Stored data entries:
--

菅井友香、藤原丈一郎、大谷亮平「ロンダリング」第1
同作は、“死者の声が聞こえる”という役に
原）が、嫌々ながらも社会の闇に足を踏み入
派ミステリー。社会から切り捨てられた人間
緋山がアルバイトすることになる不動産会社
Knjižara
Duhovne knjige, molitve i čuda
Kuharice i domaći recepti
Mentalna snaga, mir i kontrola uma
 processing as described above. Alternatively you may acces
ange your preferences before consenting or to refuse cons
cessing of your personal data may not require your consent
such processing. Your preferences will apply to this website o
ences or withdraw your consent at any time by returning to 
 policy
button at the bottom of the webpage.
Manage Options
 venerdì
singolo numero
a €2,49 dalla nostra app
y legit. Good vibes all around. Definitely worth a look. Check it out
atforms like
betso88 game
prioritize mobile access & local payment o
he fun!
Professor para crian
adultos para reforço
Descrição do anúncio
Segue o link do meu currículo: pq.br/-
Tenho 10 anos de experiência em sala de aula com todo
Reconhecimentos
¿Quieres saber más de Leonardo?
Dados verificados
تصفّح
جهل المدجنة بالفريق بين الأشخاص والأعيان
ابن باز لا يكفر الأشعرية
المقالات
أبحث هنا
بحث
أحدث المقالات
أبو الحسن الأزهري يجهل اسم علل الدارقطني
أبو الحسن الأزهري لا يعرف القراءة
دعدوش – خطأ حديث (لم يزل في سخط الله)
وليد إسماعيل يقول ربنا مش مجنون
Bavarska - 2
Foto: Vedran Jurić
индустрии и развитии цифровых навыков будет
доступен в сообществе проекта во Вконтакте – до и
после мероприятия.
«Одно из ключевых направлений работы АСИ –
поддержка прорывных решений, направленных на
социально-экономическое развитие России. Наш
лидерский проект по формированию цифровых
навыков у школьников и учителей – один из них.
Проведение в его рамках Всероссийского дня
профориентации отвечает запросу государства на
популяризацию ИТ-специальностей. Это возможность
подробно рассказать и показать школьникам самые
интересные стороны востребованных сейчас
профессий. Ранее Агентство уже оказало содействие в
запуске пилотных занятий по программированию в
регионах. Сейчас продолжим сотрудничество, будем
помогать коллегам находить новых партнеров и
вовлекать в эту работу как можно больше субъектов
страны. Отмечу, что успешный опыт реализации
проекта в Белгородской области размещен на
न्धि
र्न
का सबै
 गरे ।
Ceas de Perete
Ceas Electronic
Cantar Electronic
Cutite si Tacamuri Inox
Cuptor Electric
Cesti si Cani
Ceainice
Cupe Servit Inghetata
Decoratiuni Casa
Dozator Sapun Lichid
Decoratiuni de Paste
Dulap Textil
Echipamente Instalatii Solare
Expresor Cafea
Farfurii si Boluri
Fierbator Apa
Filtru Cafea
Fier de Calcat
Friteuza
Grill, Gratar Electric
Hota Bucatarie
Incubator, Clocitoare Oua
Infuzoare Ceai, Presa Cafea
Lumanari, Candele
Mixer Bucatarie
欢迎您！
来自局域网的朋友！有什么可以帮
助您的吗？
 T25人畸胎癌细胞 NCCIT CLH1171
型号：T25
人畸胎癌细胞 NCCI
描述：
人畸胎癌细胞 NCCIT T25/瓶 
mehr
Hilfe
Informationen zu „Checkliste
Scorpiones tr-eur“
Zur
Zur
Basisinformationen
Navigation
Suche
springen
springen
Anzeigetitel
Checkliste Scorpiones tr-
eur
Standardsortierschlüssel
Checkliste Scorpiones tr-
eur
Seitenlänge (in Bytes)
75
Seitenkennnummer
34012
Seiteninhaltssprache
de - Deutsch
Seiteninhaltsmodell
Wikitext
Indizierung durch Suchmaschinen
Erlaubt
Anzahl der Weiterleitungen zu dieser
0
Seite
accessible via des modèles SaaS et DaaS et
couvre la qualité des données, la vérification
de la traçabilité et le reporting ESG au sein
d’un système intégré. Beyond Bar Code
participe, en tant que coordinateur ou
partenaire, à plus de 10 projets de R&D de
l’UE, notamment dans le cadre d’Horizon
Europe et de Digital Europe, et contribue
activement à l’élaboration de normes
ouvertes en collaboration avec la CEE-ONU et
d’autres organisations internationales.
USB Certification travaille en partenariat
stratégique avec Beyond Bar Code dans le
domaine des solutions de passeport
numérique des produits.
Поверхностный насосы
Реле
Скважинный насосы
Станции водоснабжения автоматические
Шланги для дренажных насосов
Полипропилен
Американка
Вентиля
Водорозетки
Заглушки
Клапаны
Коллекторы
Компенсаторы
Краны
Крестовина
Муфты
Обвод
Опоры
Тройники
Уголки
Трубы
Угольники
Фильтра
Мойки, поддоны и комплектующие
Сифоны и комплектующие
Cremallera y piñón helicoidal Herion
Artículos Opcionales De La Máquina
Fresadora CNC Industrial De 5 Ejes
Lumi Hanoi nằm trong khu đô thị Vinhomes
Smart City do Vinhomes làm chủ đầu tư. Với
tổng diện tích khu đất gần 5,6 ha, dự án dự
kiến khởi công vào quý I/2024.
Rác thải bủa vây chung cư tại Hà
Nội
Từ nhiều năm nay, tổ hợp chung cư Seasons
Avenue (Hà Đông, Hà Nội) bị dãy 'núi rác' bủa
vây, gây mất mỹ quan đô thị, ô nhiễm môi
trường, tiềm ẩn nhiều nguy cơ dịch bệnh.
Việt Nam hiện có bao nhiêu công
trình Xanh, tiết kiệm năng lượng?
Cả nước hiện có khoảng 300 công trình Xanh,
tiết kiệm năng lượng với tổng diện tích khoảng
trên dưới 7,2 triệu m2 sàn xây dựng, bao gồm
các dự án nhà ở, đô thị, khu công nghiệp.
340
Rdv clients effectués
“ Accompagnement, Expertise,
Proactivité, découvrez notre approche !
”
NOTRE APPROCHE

--

● **What to do**
Copy the lines of the data above exactly as written, beginning with the line containing "原）が、嫌々ながらも社会の闇に足を踏み入" and ending with the line containing "страны. Отмечу, что успешный опыт реализации", and leave out all other lines.

● **Answer section**
原）が、嫌々ながらも社会の闇に足を踏み入
派ミステリー。社会から切り捨てられた人間
緋山がアルバイトすることになる不動産会社
Knjižara
Duhovne knjige, molitve i čuda
Kuharice i domaći recepti
Mentalna snaga, mir i kontrola uma
 processing as described above. Alternatively you may acces
ange your preferences before consenting or to refuse cons
cessing of your personal data may not require your consent
such processing. Your preferences will apply to this website o
ences or withdraw your consent at any time by returning to 
 policy
button at the bottom of the webpage.
Manage Options
 venerdì
singolo numero
a €2,49 dalla nostra app
y legit. Good vibes all around. Definitely worth a look. Check it out
atforms like
betso88 game
prioritize mobile access & local payment o
he fun!
Professor para crian
adultos para reforço
Descrição do anúncio
Segue o link do meu currículo: pq.br/-
Tenho 10 anos de experiência em sala de aula com todo
Reconhecimentos
¿Quieres saber más de Leonardo?
Dados verificados
تصفّح
جهل المدجنة بالفريق بين الأشخاص والأعيان
ابن باز لا يكفر الأشعرية
المقالات
أبحث هنا
بحث
أحدث المقالات
أبو الحسن الأزهري يجهل اسم علل الدارقطني
أبو الحسن الأزهري لا يعرف القراءة
دعدوش – خطأ حديث (لم يزل في سخط الله)
وليد إسماعيل يقول ربنا مش مجنون
Bavarska - 2
Foto: Vedran Jurić
индустрии и развитии цифровых навыков будет
доступен в сообществе проекта во Вконтакте – до и
после мероприятия.
«Одно из ключевых направлений работы АСИ –
поддержка прорывных решений, направленных на
социально-экономическое развитие России. Наш
лидерский проект по формированию цифровых
навыков у школьников и учителей – один из них.
Проведение в его рамках Всероссийского дня
профориентации отвечает запросу государства на
популяризацию ИТ-специальностей. Это возможность
подробно рассказать и показать школьникам самые
интересные стороны востребованных сейчас
профессий. Ранее Агентство уже оказало содействие в
запуске пилотных занятий по программированию в
регионах. Сейчас продолжим сотрудничество, будем
помогать коллегам находить новых партнеров и
вовлекать в эту работу как можно больше субъектов
страны. Отмечу, что успешный опыт реализации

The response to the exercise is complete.